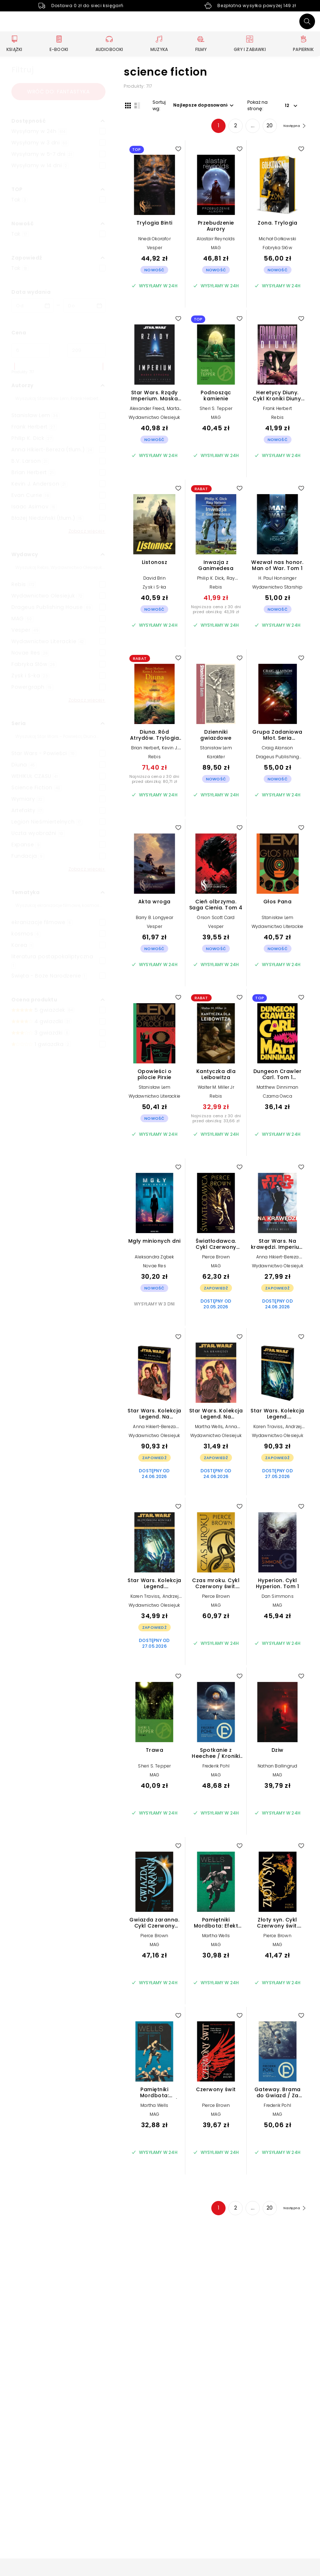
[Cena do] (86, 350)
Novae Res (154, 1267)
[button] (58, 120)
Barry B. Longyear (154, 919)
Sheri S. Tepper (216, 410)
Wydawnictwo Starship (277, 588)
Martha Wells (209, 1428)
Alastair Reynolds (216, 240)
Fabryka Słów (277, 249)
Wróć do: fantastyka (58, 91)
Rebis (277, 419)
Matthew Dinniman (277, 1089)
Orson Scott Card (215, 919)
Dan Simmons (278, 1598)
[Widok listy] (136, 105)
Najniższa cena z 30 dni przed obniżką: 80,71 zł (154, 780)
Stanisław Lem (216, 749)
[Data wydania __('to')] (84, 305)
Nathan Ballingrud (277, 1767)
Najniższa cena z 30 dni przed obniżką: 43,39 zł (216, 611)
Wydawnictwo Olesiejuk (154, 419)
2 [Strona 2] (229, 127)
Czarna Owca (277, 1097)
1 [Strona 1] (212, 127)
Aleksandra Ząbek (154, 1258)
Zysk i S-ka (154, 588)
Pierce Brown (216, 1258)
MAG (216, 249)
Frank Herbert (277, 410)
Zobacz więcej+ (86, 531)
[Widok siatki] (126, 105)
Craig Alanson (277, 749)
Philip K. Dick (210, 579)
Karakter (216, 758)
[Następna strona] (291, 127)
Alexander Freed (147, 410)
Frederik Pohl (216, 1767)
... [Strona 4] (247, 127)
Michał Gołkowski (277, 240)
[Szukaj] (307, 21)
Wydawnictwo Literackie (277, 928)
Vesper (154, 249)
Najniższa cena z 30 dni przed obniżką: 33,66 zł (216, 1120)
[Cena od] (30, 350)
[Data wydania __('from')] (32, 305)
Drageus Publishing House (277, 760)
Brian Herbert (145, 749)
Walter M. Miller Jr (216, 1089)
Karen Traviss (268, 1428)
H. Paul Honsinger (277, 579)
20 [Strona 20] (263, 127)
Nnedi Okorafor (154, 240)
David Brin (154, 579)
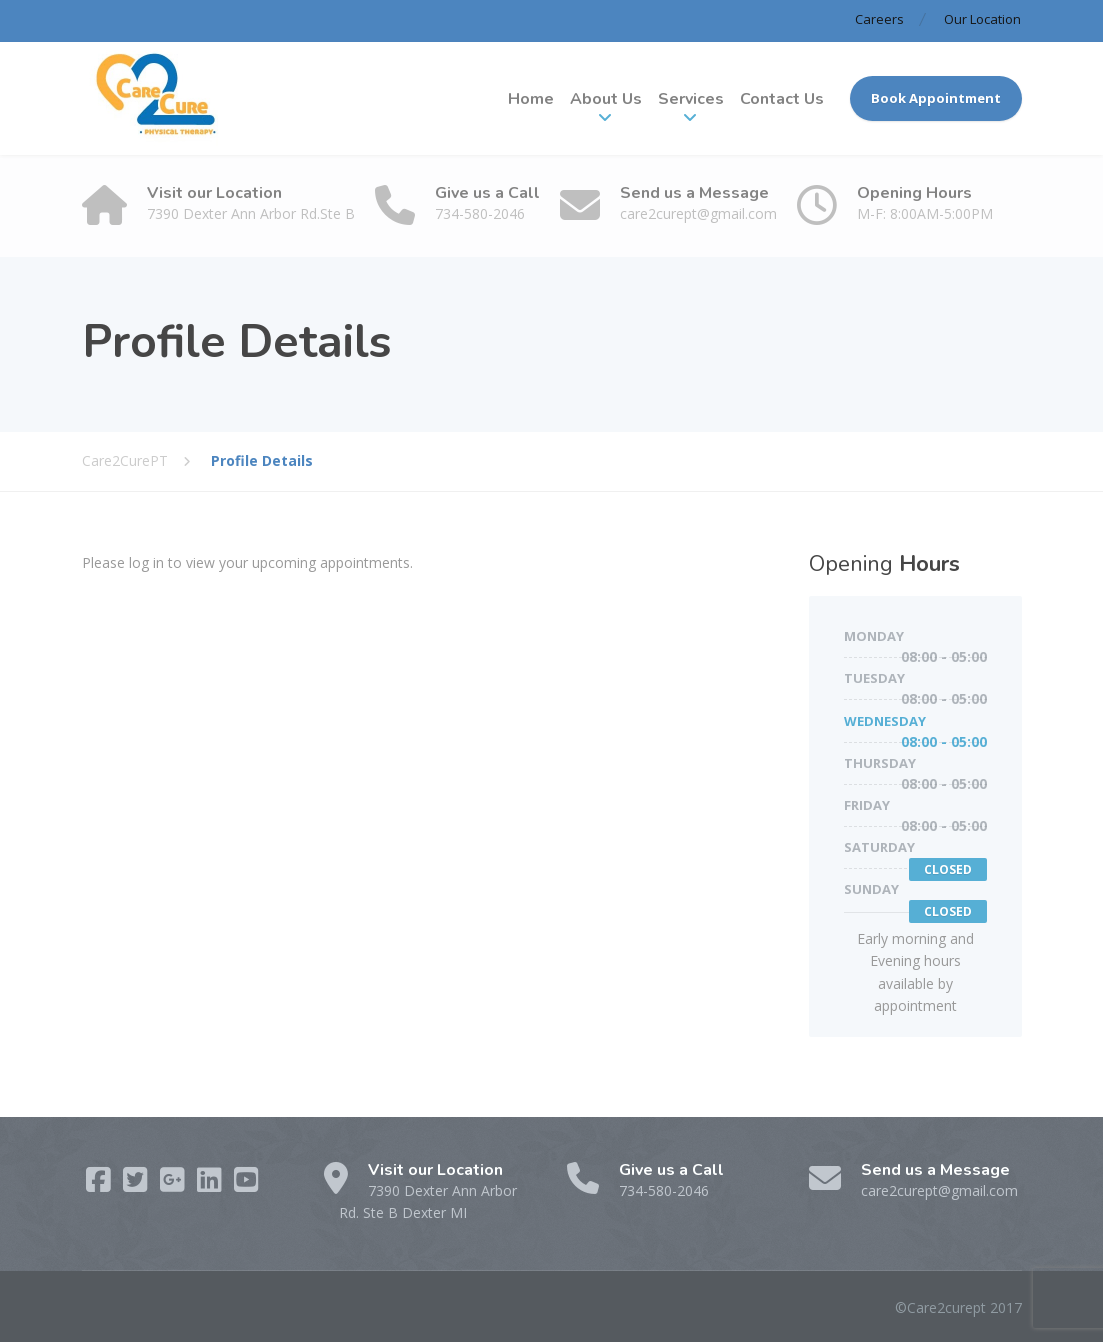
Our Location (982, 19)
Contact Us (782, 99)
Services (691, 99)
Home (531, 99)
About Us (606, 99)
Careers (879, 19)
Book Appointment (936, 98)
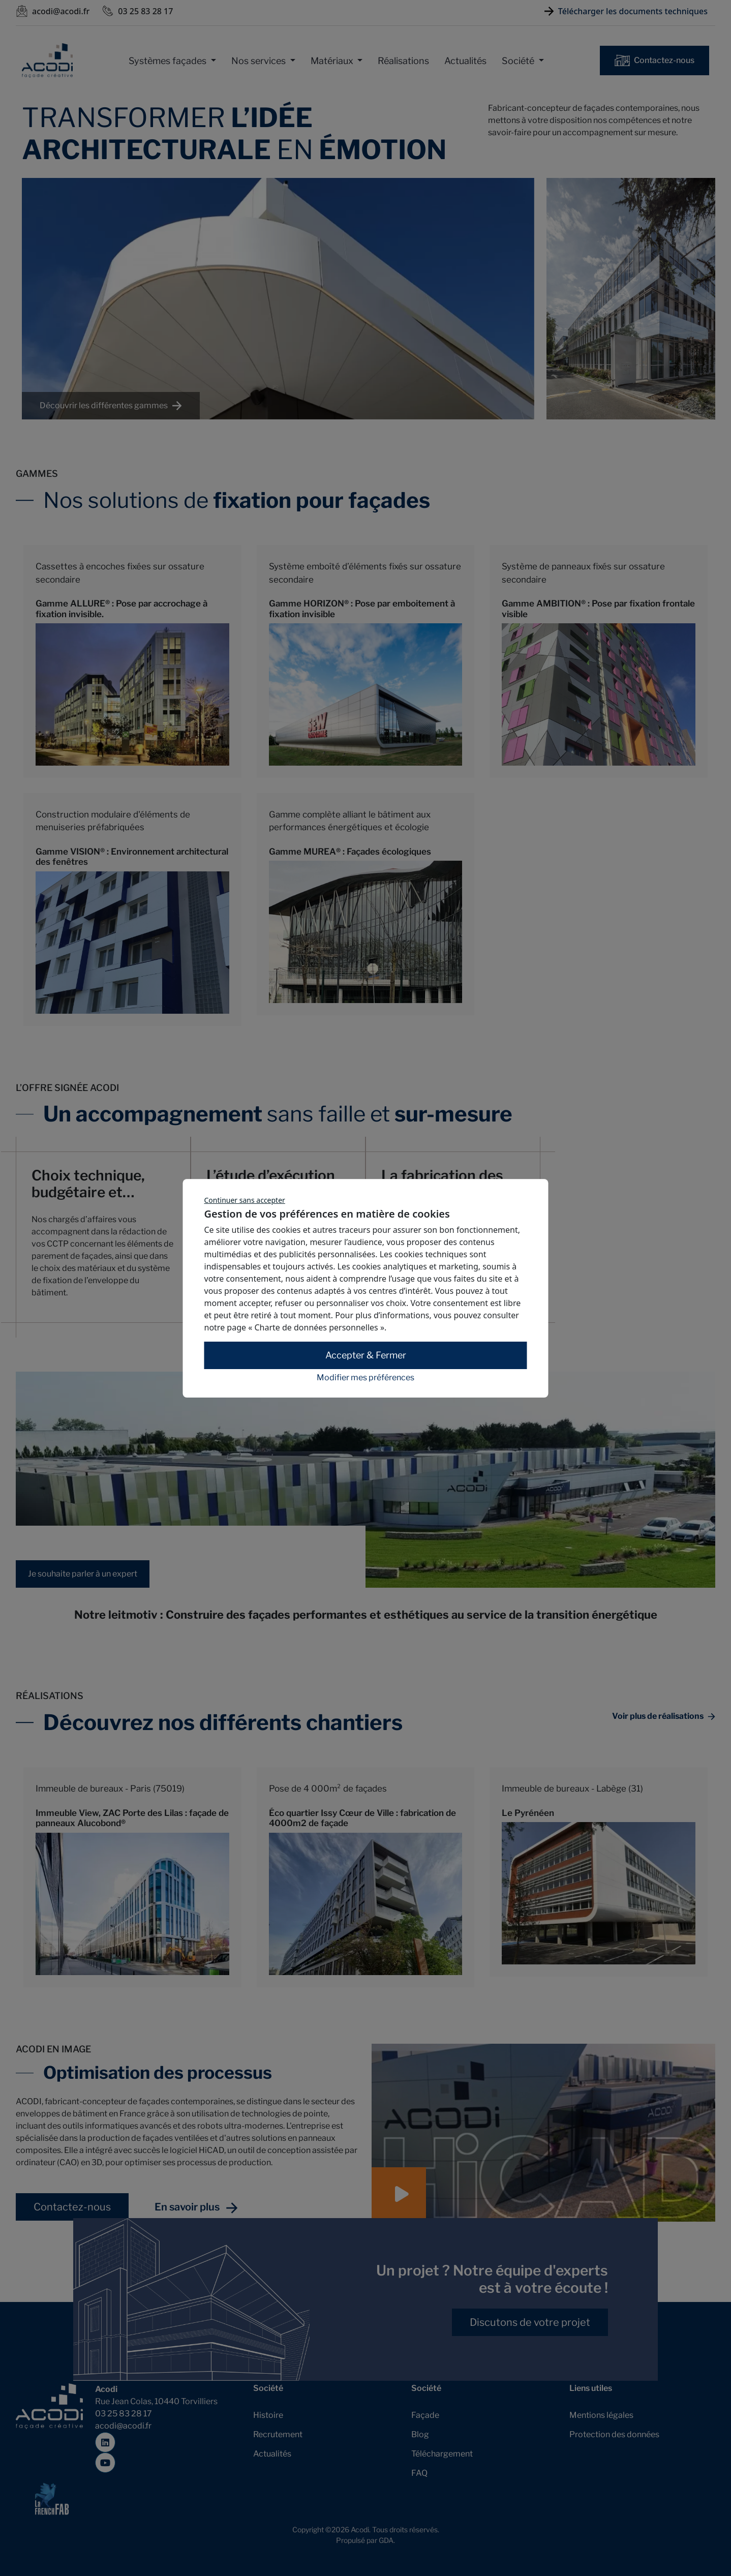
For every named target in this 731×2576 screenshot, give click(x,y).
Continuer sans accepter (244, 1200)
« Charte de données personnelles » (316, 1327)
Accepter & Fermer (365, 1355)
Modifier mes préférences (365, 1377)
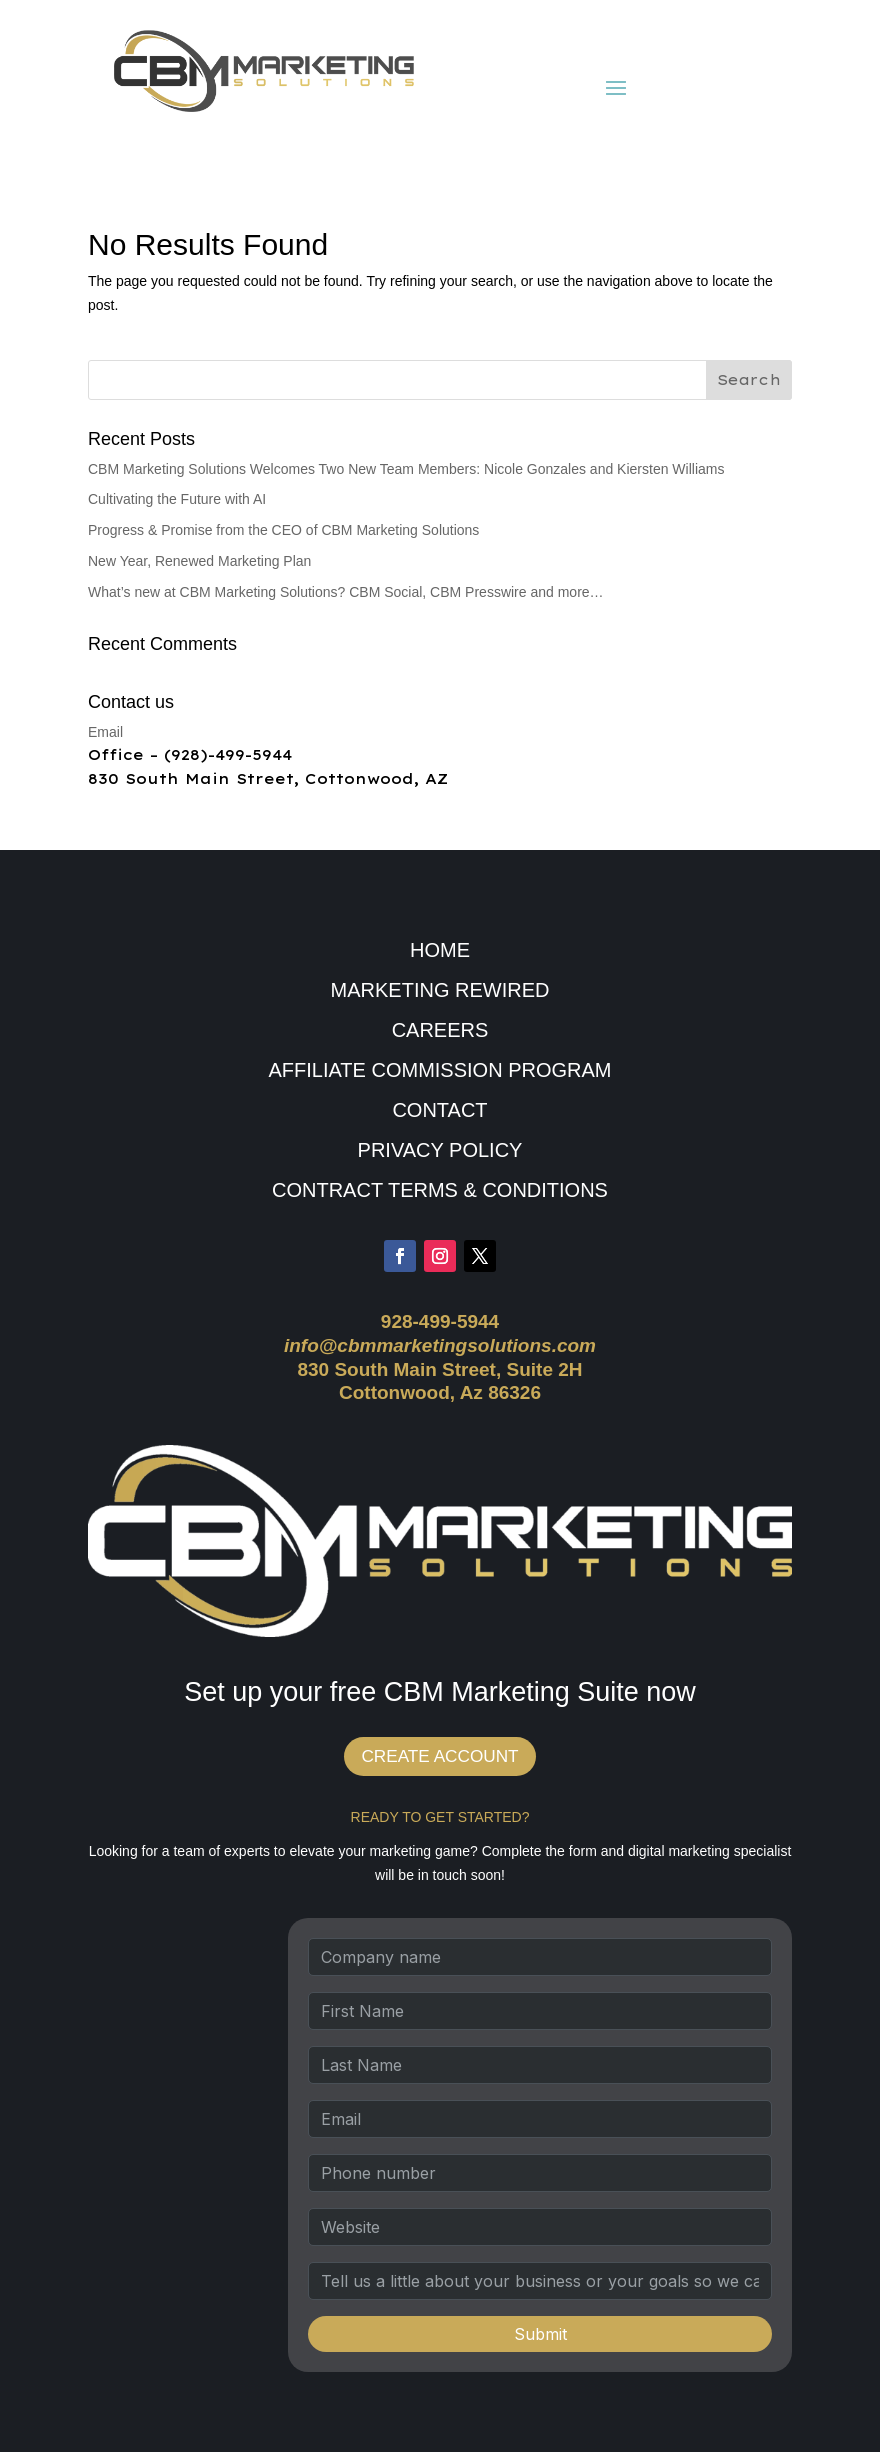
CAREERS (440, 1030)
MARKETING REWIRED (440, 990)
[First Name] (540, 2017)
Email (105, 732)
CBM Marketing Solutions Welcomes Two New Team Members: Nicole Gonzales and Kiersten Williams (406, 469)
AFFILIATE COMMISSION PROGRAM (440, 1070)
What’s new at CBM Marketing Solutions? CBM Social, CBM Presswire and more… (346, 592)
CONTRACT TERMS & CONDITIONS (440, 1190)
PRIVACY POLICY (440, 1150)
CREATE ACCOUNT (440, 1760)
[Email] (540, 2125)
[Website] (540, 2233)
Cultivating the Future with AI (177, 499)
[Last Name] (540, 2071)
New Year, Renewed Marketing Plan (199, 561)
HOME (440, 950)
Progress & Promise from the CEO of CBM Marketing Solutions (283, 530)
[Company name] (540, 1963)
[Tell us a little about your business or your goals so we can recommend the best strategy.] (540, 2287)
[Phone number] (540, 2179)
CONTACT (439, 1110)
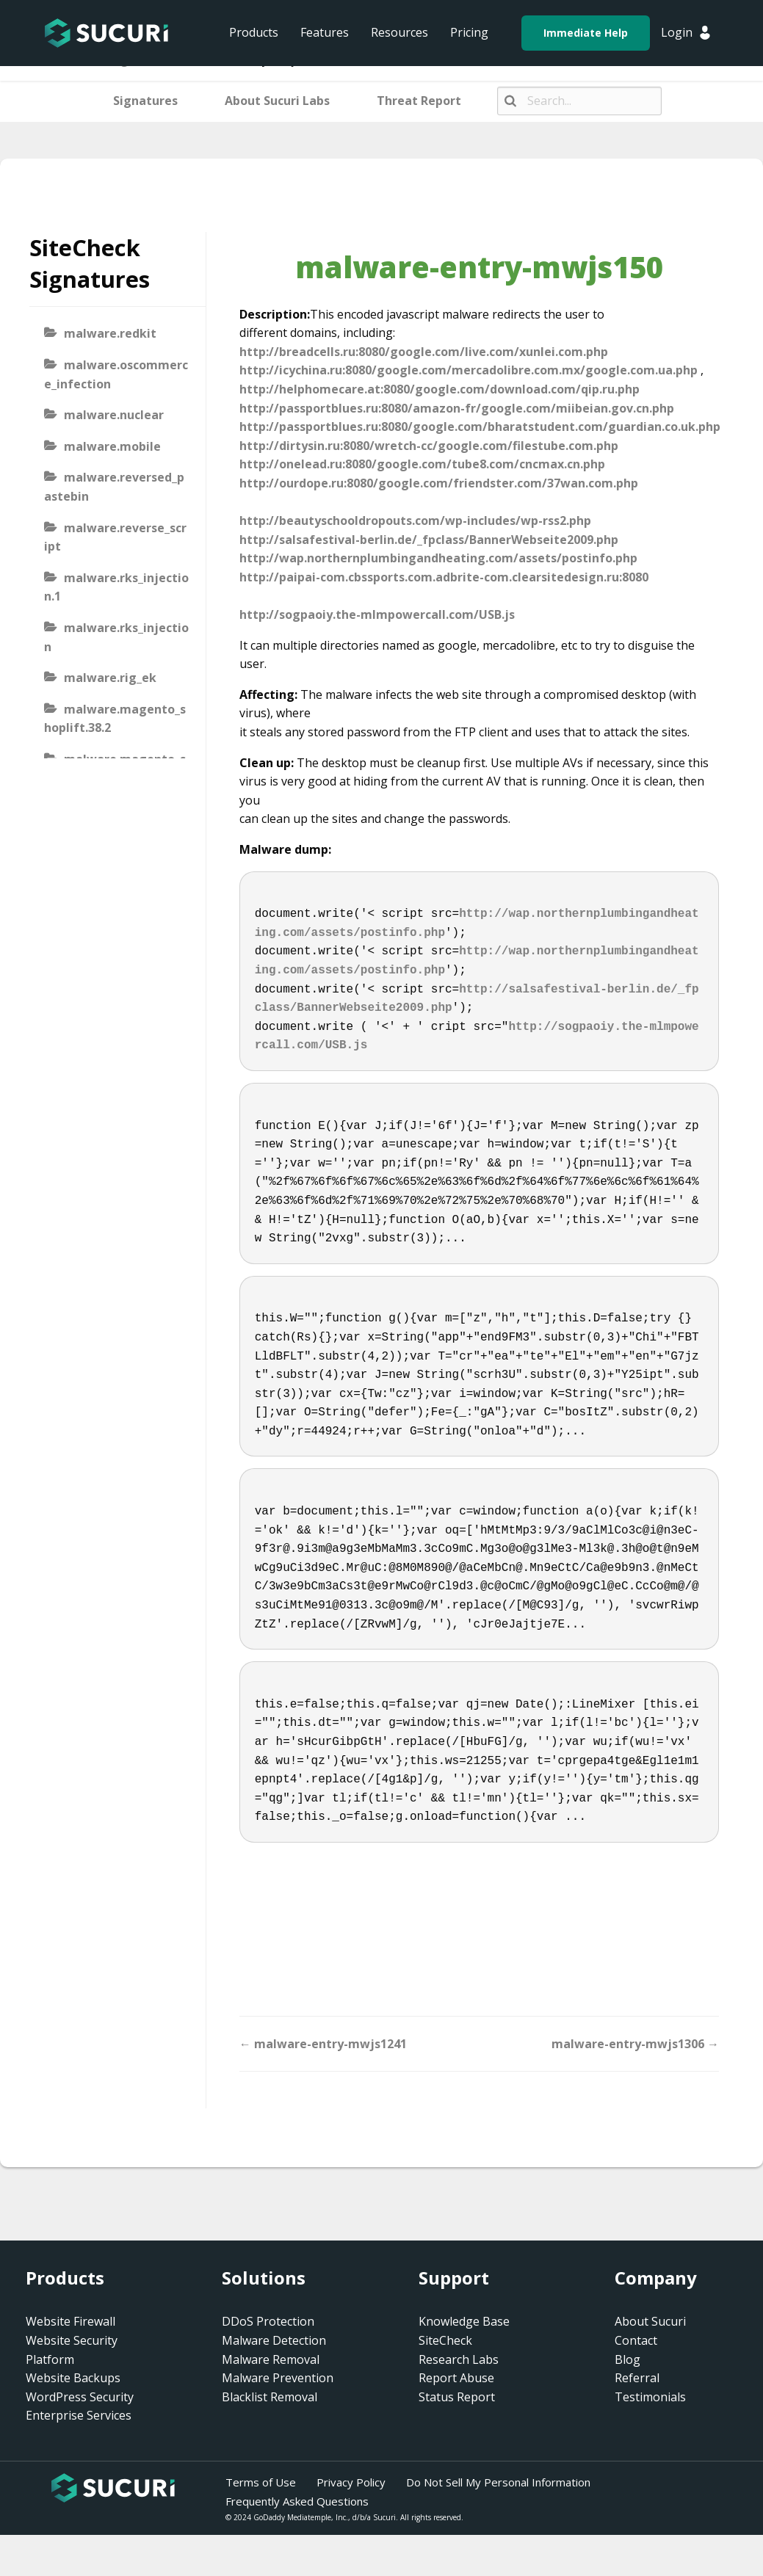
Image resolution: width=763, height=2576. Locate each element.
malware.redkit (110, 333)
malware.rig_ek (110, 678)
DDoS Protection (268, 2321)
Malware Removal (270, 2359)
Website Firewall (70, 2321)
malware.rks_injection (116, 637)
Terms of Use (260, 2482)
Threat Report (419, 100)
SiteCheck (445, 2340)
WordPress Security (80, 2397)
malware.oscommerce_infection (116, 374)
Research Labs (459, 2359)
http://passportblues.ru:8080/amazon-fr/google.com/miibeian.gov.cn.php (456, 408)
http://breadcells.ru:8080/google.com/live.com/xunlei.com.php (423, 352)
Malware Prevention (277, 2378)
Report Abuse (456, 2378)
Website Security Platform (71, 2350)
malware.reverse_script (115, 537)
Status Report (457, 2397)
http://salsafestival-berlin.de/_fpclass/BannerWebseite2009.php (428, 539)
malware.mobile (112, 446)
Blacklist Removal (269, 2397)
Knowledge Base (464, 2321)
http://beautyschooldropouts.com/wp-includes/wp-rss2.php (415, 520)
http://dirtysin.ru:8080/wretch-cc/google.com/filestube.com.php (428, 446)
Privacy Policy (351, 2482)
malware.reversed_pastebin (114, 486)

(Task requirements) From the records above, copy exactly the lines starting at the one with "Craig Alanson (277, 749)" and ending at the one with "[Last Name] (540, 2071)", and no others. Pictures stay out.

(Output below)
Craig Alanson (277, 749)
Philip K. Dick (210, 579)
Karakter (216, 758)
[Następna strona] (291, 127)
Alexander Freed (147, 410)
Frederik Pohl (216, 1767)
... [Strona 4] (247, 127)
Michał Gołkowski (277, 240)
[Szukaj] (307, 21)
Wydawnictwo Literackie (277, 928)
Vesper (154, 249)
Najniższa cena z 30 dni przed obniżką: 33,66 zł (216, 1120)
[Cena od] (30, 350)
[Data wydania __('from')] (32, 305)
Drageus Publishing House (277, 760)
Brian Herbert (145, 749)
Walter M. Miller Jr (216, 1089)
Karen Traviss (268, 1428)
H. Paul Honsinger (277, 579)
20 [Strona 20] (263, 127)
Nnedi Okorafor (154, 240)
David Brin (154, 579)
Our Location (982, 19)
Contact Us (782, 99)
Services (691, 99)
Home (531, 99)
About Us (606, 99)
Careers (879, 19)
Book Appointment (936, 98)
For every named target in this 731×2576 screenshot, give click(x,y).
Continuer sans accepter (244, 1200)
« Charte de données personnelles » (316, 1327)
Accepter & Fermer (365, 1355)
Modifier mes préférences (365, 1377)
CAREERS (440, 1030)
MARKETING REWIRED (440, 990)
[First Name] (540, 2017)
Email (105, 732)
CBM Marketing Solutions Welcomes Two New Team Members: Nicole Gonzales and Kiersten Williams (406, 469)
AFFILIATE COMMISSION PROGRAM (440, 1070)
What’s new at CBM Marketing Solutions? CBM Social, CBM Presswire and more… (346, 592)
CONTRACT TERMS & CONDITIONS (440, 1190)
PRIVACY POLICY (440, 1150)
CREATE ACCOUNT (440, 1760)
[Email] (540, 2125)
[Website] (540, 2233)
Cultivating the Future with AI (177, 499)
[Last Name] (540, 2071)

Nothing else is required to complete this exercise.